*** Opening Dataset records ***

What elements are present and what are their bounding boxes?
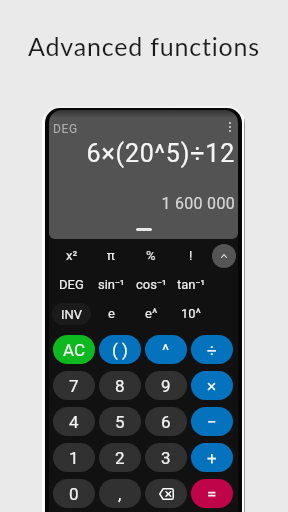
button[interactable]: e^ [131,299,171,328]
button[interactable]: x² [52,241,91,270]
button[interactable]: × [191,371,233,400]
staticText: 3 [161,448,171,468]
button[interactable]: 8 [99,371,141,400]
button[interactable]: Backspace [145,479,187,508]
button[interactable]: sin⁻¹ [91,270,131,299]
staticText: e [108,306,115,321]
button[interactable]: DEG [52,270,91,299]
staticText: 10^ [181,306,202,321]
button[interactable]: = [191,479,233,508]
button[interactable]: 0 [53,479,95,508]
button[interactable]: 3 [145,443,187,472]
staticText: x² [66,248,78,263]
staticText: 2 [115,448,125,468]
button[interactable]: % [131,241,171,270]
button[interactable]: tan⁻¹ [171,270,211,299]
button[interactable]: ( ) [99,335,141,364]
staticText: INV [61,307,83,322]
staticText: , [118,484,122,504]
button[interactable]: ÷ [191,335,233,364]
staticText: sin⁻¹ [98,277,125,292]
staticText: = [207,484,217,504]
staticText: tan⁻¹ [177,277,206,292]
staticText: ÷ [207,340,217,360]
staticText: % [146,248,156,263]
staticText: AC [63,340,86,360]
button[interactable]: 9 [145,371,187,400]
button[interactable]: 10^ [171,299,211,328]
button[interactable]: 5 [99,407,141,436]
button[interactable]: , [99,479,141,508]
button[interactable]: 6 [145,407,187,436]
staticText: cos⁻¹ [136,277,167,292]
staticText: − [207,412,217,432]
staticText: 1 600 000 [49,194,235,213]
staticText: 4 [69,412,79,432]
staticText: DEG [53,122,78,136]
button[interactable]: INV [52,299,91,328]
staticText: 6 [161,412,171,432]
staticText: × [207,376,217,396]
button[interactable]: + [191,443,233,472]
button[interactable]: 1 [53,443,95,472]
staticText: Advanced functions [0,31,288,61]
staticText: ^ [162,340,170,360]
staticText: 8 [115,376,125,396]
staticText: π [107,248,115,263]
staticText: ! [189,248,193,263]
staticText: 0 [69,484,79,504]
staticText: 7 [69,376,79,396]
button[interactable]: ! [171,241,211,270]
staticText: 6×(20^5)÷12 [49,139,235,168]
staticText: e^ [145,306,158,321]
button[interactable]: − [191,407,233,436]
staticText: ( ) [112,340,128,360]
staticText: 5 [115,412,125,432]
button[interactable]: More options [221,118,238,136]
button[interactable]: AC [53,335,95,364]
button[interactable]: Collapse [212,244,236,268]
button[interactable]: 7 [53,371,95,400]
button[interactable]: Drag handle [136,228,152,231]
button[interactable]: 2 [99,443,141,472]
button[interactable]: ^ [145,335,187,364]
staticText: DEG [59,277,84,292]
button[interactable]: 4 [53,407,95,436]
staticText: + [207,448,217,468]
staticText: 1 [69,448,79,468]
staticText: 9 [161,376,171,396]
button[interactable]: cos⁻¹ [131,270,171,299]
button[interactable]: π [91,241,131,270]
button[interactable]: e [91,299,131,328]
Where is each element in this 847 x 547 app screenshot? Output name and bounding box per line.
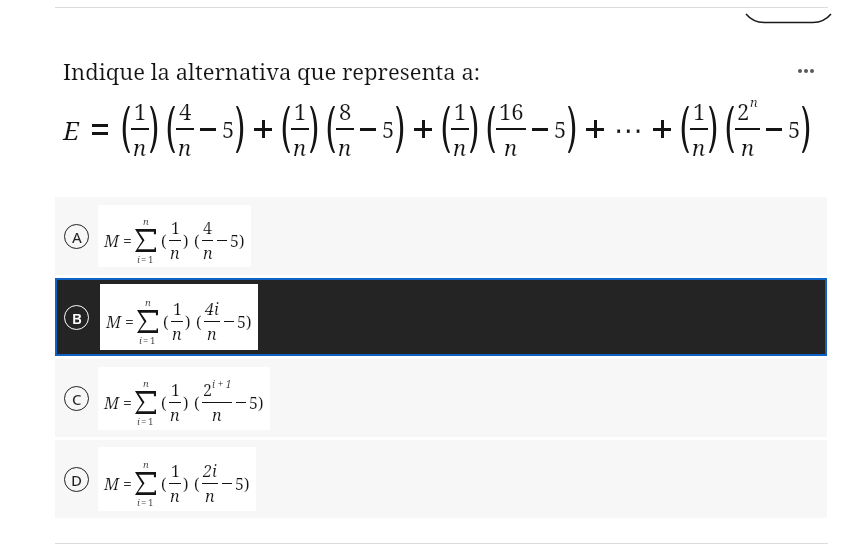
staticText: 5: [554, 114, 567, 144]
staticText: E: [63, 112, 80, 147]
staticText: 4: [203, 217, 212, 239]
button[interactable]: B: [57, 280, 825, 354]
staticText: =: [123, 473, 132, 495]
staticText: (: [194, 473, 200, 495]
staticText: 1: [148, 253, 154, 266]
staticText: (: [194, 230, 200, 252]
staticText: =: [143, 334, 149, 347]
staticText: n: [203, 242, 213, 264]
staticText: (: [196, 311, 202, 333]
staticText: C: [72, 389, 82, 409]
staticText: n: [207, 323, 217, 345]
staticText: ): [185, 311, 191, 333]
staticText: n: [205, 485, 215, 507]
staticText: n: [172, 323, 182, 345]
staticText: D: [71, 470, 82, 490]
staticText: 1: [148, 496, 154, 509]
staticText: 5: [230, 230, 239, 252]
staticText: n: [338, 132, 352, 162]
staticText: n: [453, 132, 467, 162]
staticText: 1: [171, 217, 180, 239]
staticText: n: [145, 296, 151, 309]
staticText: n: [741, 132, 755, 162]
staticText: A: [72, 227, 82, 247]
staticText: n: [293, 132, 307, 162]
staticText: (: [163, 311, 169, 333]
staticText: n: [750, 93, 758, 110]
staticText: ): [239, 230, 245, 252]
staticText: 5: [222, 114, 235, 144]
staticText: n: [170, 242, 180, 264]
staticText: =: [123, 230, 132, 252]
staticText: n: [133, 132, 147, 162]
staticText: 5: [235, 473, 244, 495]
staticText: ): [183, 473, 189, 495]
staticText: n: [178, 132, 192, 162]
staticText: 5: [788, 114, 801, 144]
staticText: M: [104, 473, 120, 495]
staticText: 5: [249, 392, 258, 414]
staticText: n: [143, 377, 149, 390]
staticText: n: [692, 132, 706, 162]
button[interactable]: D: [55, 440, 827, 518]
staticText: 2: [203, 379, 212, 401]
staticText: 16: [499, 96, 524, 126]
staticText: 1: [148, 415, 154, 428]
staticText: 4i: [205, 298, 219, 320]
staticText: Indique la alternativa que representa a:: [63, 56, 481, 86]
staticText: 1: [294, 96, 307, 126]
staticText: ): [244, 473, 250, 495]
staticText: 5: [382, 114, 395, 144]
staticText: n: [212, 404, 222, 426]
staticText: =: [141, 253, 147, 266]
staticText: 5: [237, 311, 246, 333]
staticText: 1: [150, 334, 156, 347]
staticText: B: [72, 308, 82, 328]
staticText: M: [106, 311, 122, 333]
staticText: 1: [693, 96, 706, 126]
staticText: ): [246, 311, 252, 333]
staticText: 1: [454, 96, 467, 126]
staticText: (: [161, 230, 167, 252]
staticText: i: [137, 415, 140, 428]
staticText: n: [170, 404, 180, 426]
staticText: n: [504, 132, 518, 162]
staticText: 1: [134, 96, 147, 126]
staticText: M: [104, 392, 120, 414]
staticText: 4: [179, 96, 192, 126]
staticText: ⋯: [614, 113, 643, 146]
button[interactable]: Button: [746, 0, 831, 23]
staticText: 1: [171, 460, 180, 482]
button[interactable]: A: [55, 197, 827, 275]
staticText: (: [161, 473, 167, 495]
staticText: n: [143, 215, 149, 228]
staticText: 1: [171, 379, 180, 401]
staticText: n: [170, 485, 180, 507]
staticText: =: [141, 415, 147, 428]
staticText: i: [137, 253, 140, 266]
button[interactable]: C: [55, 359, 827, 437]
staticText: (: [194, 392, 200, 414]
staticText: 1: [173, 298, 182, 320]
staticText: i: [137, 496, 140, 509]
staticText: ): [183, 392, 189, 414]
staticText: 8: [339, 96, 352, 126]
staticText: i: [139, 334, 142, 347]
staticText: ): [183, 230, 189, 252]
staticText: =: [125, 311, 134, 333]
staticText: 2i: [203, 460, 217, 482]
staticText: M: [104, 230, 120, 252]
staticText: n: [143, 458, 149, 471]
staticText: i + 1: [212, 377, 232, 391]
button[interactable]: More options: [793, 59, 819, 83]
staticText: 2: [737, 96, 750, 126]
staticText: (: [161, 392, 167, 414]
staticText: ): [258, 392, 264, 414]
staticText: =: [141, 496, 147, 509]
staticText: =: [123, 392, 132, 414]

*** Closing Dataset records ***

### What to do:
Exact copy, no pictures: return the entries word for word.

### Exercise result:
What elements are present and what are their bounding boxes?
button[interactable]: e^ [131,299,171,328]
button[interactable]: x² [52,241,91,270]
button[interactable]: × [191,371,233,400]
staticText: 3 [161,448,171,468]
button[interactable]: 8 [99,371,141,400]
button[interactable]: Backspace [145,479,187,508]
button[interactable]: sin⁻¹ [91,270,131,299]
staticText: e [108,306,115,321]
button[interactable]: DEG [52,270,91,299]
staticText: 10^ [181,306,202,321]
button[interactable]: = [191,479,233,508]
button[interactable]: 0 [53,479,95,508]
button[interactable]: 3 [145,443,187,472]
staticText: x² [66,248,78,263]
staticText: 2 [115,448,125,468]
button[interactable]: % [131,241,171,270]
button[interactable]: tan⁻¹ [171,270,211,299]
button[interactable]: ( ) [99,335,141,364]
staticText: INV [61,307,83,322]
staticText: , [118,484,122,504]
button[interactable]: ÷ [191,335,233,364]
staticText: sin⁻¹ [98,277,125,292]
staticText: = [207,484,217,504]
staticText: tan⁻¹ [177,277,206,292]
staticText: ÷ [207,340,217,360]
staticText: % [146,248,156,263]
staticText: AC [63,340,86,360]
button[interactable]: 9 [145,371,187,400]
button[interactable]: 10^ [171,299,211,328]
button[interactable]: 5 [99,407,141,436]
button[interactable]: , [99,479,141,508]
button[interactable]: 6 [145,407,187,436]
staticText: cos⁻¹ [136,277,167,292]
staticText: − [207,412,217,432]
staticText: 1 600 000 [49,194,235,213]
staticText: 4 [69,412,79,432]
staticText: DEG [53,122,78,136]
button[interactable]: INV [52,299,91,328]
staticText: 6 [161,412,171,432]
staticText: × [207,376,217,396]
button[interactable]: + [191,443,233,472]
button[interactable]: 1 [53,443,95,472]
staticText: Advanced functions [0,31,288,61]
staticText: ^ [162,340,170,360]
staticText: 8 [115,376,125,396]
staticText: π [107,248,115,263]
staticText: ! [189,248,193,263]
staticText: 0 [69,484,79,504]
staticText: 7 [69,376,79,396]
button[interactable]: ! [171,241,211,270]
staticText: 6×(20^5)÷12 [49,139,235,168]
staticText: e^ [145,306,158,321]
button[interactable]: − [191,407,233,436]
staticText: ( ) [112,340,128,360]
staticText: 5 [115,412,125,432]
button[interactable]: More options [221,118,238,136]
button[interactable]: AC [53,335,95,364]
button[interactable]: Collapse [212,244,236,268]
button[interactable]: 7 [53,371,95,400]
button[interactable]: Drag handle [136,228,152,231]
button[interactable]: 2 [99,443,141,472]
button[interactable]: ^ [145,335,187,364]
staticText: DEG [59,277,84,292]
button[interactable]: 4 [53,407,95,436]
staticText: + [207,448,217,468]
staticText: 1 [69,448,79,468]
staticText: 9 [161,376,171,396]
button[interactable]: cos⁻¹ [131,270,171,299]
button[interactable]: π [91,241,131,270]
button[interactable]: e [91,299,131,328]
Where is each element in this 847 x 547 app screenshot? Output name and bounding box per line.
staticText: 5: [554, 114, 567, 144]
staticText: E: [63, 112, 80, 147]
staticText: 4: [203, 217, 212, 239]
button[interactable]: B: [57, 280, 825, 354]
staticText: =: [123, 473, 132, 495]
staticText: (: [194, 473, 200, 495]
staticText: 1: [148, 253, 154, 266]
staticText: (: [194, 230, 200, 252]
staticText: =: [143, 334, 149, 347]
staticText: n: [203, 242, 213, 264]
staticText: (: [196, 311, 202, 333]
staticText: C: [72, 389, 82, 409]
staticText: n: [207, 323, 217, 345]
staticText: ): [185, 311, 191, 333]
staticText: n: [205, 485, 215, 507]
staticText: n: [172, 323, 182, 345]
staticText: D: [71, 470, 82, 490]
staticText: 1: [148, 496, 154, 509]
staticText: 5: [230, 230, 239, 252]
staticText: n: [338, 132, 352, 162]
staticText: n: [453, 132, 467, 162]
staticText: 1: [171, 217, 180, 239]
staticText: n: [145, 296, 151, 309]
staticText: n: [741, 132, 755, 162]
staticText: A: [72, 227, 82, 247]
staticText: n: [293, 132, 307, 162]
staticText: (: [163, 311, 169, 333]
staticText: n: [750, 93, 758, 110]
staticText: ): [239, 230, 245, 252]
staticText: 5: [222, 114, 235, 144]
staticText: n: [170, 242, 180, 264]
staticText: =: [123, 230, 132, 252]
staticText: n: [133, 132, 147, 162]
staticText: 5: [235, 473, 244, 495]
staticText: ): [183, 473, 189, 495]
staticText: n: [178, 132, 192, 162]
staticText: 5: [788, 114, 801, 144]
staticText: M: [104, 473, 120, 495]
staticText: 5: [249, 392, 258, 414]
staticText: n: [143, 377, 149, 390]
staticText: n: [692, 132, 706, 162]
button[interactable]: D: [55, 440, 827, 518]
staticText: 2: [203, 379, 212, 401]
staticText: 16: [499, 96, 524, 126]
staticText: 1: [148, 415, 154, 428]
staticText: 4i: [205, 298, 219, 320]
staticText: Indique la alternativa que representa a:: [63, 56, 481, 86]
staticText: 1: [294, 96, 307, 126]
staticText: ): [244, 473, 250, 495]
staticText: 5: [382, 114, 395, 144]
staticText: n: [212, 404, 222, 426]
staticText: =: [141, 253, 147, 266]
staticText: 5: [237, 311, 246, 333]
staticText: 1: [150, 334, 156, 347]
staticText: B: [72, 308, 82, 328]
staticText: M: [106, 311, 122, 333]
staticText: 1: [693, 96, 706, 126]
staticText: ): [246, 311, 252, 333]
staticText: 1: [454, 96, 467, 126]
staticText: (: [161, 230, 167, 252]
staticText: i: [137, 415, 140, 428]
staticText: n: [170, 404, 180, 426]
staticText: n: [504, 132, 518, 162]
staticText: 1: [134, 96, 147, 126]
staticText: M: [104, 392, 120, 414]
staticText: 4: [179, 96, 192, 126]
staticText: ⋯: [614, 113, 643, 146]
button[interactable]: Button: [746, 0, 831, 23]
staticText: 1: [171, 460, 180, 482]
button[interactable]: A: [55, 197, 827, 275]
staticText: (: [161, 473, 167, 495]
staticText: n: [143, 215, 149, 228]
staticText: 1: [171, 379, 180, 401]
staticText: n: [170, 485, 180, 507]
staticText: =: [141, 415, 147, 428]
staticText: i: [137, 253, 140, 266]
button[interactable]: C: [55, 359, 827, 437]
staticText: (: [194, 392, 200, 414]
staticText: 1: [173, 298, 182, 320]
staticText: i: [137, 496, 140, 509]
staticText: ): [183, 392, 189, 414]
staticText: 8: [339, 96, 352, 126]
staticText: i: [139, 334, 142, 347]
staticText: ): [183, 230, 189, 252]
staticText: =: [125, 311, 134, 333]
staticText: 2i: [203, 460, 217, 482]
staticText: M: [104, 230, 120, 252]
staticText: n: [143, 458, 149, 471]
staticText: i + 1: [212, 377, 232, 391]
button[interactable]: More options: [793, 59, 819, 83]
staticText: 2: [737, 96, 750, 126]
staticText: (: [161, 392, 167, 414]
staticText: ): [258, 392, 264, 414]
staticText: =: [141, 496, 147, 509]
staticText: =: [123, 392, 132, 414]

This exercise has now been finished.